INSTRUCTIONS FOR THE TASK. Copy out each line of the material in which the word "button" appears.

DATA SUPPLIED.
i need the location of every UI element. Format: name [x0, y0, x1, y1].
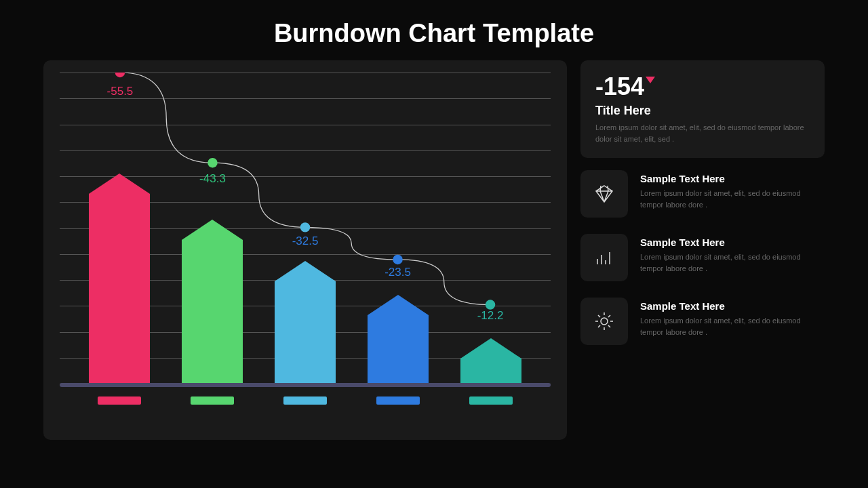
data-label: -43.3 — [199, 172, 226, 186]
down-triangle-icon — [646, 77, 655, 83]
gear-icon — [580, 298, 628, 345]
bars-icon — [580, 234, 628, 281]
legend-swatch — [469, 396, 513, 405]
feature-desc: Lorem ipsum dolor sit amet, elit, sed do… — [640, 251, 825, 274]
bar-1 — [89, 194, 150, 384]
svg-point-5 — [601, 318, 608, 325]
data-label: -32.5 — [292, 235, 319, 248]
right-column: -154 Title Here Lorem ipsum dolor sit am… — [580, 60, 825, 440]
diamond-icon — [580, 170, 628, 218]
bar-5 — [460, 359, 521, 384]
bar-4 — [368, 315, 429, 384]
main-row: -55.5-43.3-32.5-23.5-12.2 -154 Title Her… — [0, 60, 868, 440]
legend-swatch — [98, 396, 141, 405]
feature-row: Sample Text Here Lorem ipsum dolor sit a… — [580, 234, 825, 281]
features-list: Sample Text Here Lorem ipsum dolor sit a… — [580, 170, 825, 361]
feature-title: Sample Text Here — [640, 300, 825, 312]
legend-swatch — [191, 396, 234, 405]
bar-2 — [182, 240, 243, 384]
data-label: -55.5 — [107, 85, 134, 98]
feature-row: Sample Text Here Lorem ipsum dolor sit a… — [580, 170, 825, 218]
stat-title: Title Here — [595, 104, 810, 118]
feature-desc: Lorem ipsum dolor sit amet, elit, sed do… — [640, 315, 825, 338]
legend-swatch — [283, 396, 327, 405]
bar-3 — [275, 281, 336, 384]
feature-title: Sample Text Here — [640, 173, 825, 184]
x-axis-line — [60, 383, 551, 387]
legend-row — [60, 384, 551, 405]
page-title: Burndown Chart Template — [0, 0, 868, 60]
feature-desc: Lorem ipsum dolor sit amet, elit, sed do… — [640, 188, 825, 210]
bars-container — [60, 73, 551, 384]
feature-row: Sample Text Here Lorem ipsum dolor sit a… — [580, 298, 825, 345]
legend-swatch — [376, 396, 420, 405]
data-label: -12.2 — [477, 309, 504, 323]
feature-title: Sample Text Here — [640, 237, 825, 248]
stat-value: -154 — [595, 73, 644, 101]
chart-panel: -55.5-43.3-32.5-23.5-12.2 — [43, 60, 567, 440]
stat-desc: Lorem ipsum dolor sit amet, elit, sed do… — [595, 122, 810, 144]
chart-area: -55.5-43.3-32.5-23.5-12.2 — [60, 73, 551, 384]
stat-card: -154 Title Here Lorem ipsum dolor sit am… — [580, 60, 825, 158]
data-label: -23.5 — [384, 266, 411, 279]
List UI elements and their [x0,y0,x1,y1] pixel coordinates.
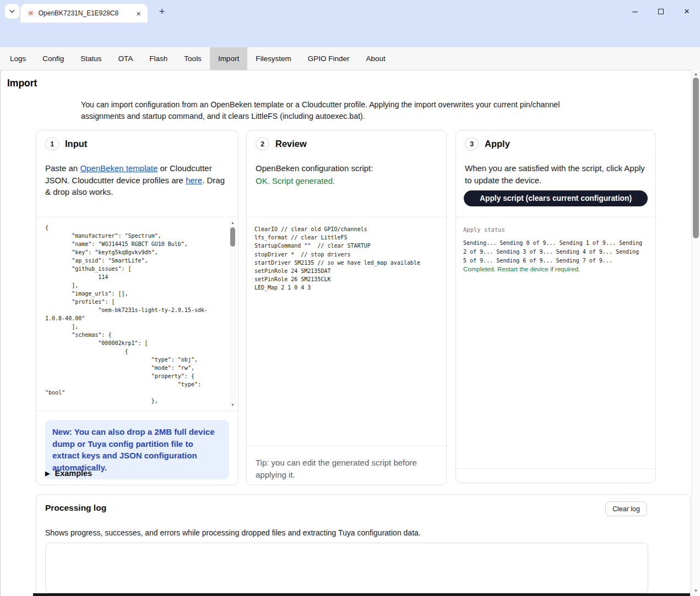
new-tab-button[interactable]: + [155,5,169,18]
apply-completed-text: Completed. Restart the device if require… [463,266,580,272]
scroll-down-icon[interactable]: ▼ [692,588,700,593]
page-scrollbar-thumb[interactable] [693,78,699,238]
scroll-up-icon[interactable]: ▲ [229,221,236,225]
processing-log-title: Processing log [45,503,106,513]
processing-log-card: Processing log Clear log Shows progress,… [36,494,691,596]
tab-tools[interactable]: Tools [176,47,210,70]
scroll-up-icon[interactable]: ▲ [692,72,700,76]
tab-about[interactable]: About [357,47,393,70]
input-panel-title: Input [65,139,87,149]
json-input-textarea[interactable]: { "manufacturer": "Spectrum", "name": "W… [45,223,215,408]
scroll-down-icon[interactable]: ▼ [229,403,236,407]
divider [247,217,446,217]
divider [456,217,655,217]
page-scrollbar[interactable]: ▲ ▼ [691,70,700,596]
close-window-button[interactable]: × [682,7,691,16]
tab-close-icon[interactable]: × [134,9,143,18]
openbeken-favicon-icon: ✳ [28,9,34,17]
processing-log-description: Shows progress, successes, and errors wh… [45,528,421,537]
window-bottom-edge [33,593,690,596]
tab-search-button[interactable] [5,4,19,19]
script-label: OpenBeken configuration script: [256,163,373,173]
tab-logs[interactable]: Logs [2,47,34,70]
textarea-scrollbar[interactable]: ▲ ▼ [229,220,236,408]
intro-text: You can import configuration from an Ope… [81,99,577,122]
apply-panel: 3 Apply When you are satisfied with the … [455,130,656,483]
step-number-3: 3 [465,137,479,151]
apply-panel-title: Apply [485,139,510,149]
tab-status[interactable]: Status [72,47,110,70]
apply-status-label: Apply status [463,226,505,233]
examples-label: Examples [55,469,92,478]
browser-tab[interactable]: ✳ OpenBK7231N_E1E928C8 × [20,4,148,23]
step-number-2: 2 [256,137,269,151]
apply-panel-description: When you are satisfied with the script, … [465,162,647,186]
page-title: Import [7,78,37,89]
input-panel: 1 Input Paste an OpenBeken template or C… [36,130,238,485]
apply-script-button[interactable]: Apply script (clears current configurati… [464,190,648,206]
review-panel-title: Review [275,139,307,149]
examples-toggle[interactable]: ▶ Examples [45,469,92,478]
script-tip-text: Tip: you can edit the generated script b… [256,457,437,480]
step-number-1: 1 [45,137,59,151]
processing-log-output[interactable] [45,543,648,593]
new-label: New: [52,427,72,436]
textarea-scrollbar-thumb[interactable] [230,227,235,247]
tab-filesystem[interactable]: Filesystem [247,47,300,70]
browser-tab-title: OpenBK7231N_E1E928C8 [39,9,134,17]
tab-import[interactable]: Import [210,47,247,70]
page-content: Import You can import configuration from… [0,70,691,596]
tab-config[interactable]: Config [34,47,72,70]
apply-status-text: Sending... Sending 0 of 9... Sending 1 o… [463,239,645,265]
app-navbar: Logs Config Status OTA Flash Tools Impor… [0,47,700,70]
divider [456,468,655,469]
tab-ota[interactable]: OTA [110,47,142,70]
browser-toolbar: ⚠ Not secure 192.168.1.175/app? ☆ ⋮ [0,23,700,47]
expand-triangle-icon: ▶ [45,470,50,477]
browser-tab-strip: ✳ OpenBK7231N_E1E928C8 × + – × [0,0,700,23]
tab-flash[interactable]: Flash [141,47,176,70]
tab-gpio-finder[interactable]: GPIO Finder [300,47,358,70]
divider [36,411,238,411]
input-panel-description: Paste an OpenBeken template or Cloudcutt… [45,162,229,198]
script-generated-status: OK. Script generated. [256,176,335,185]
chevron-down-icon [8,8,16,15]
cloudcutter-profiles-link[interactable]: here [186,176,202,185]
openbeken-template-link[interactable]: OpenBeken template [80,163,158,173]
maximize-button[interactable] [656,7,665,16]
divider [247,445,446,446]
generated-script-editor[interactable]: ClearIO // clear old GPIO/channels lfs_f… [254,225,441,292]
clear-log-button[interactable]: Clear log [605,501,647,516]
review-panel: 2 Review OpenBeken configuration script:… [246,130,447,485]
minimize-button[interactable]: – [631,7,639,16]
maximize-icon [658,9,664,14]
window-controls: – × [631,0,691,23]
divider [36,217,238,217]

WRITTEN ANSWER.
new-tab-button[interactable]: + [155,5,169,18]
close-window-button[interactable]: × [682,7,691,16]
tab-search-button[interactable] [5,4,19,19]
apply-script-button[interactable]: Apply script (clears current configurati… [464,190,648,206]
maximize-button[interactable] [656,7,665,16]
clear-log-button[interactable]: Clear log [605,501,647,516]
minimize-button[interactable]: – [631,7,639,16]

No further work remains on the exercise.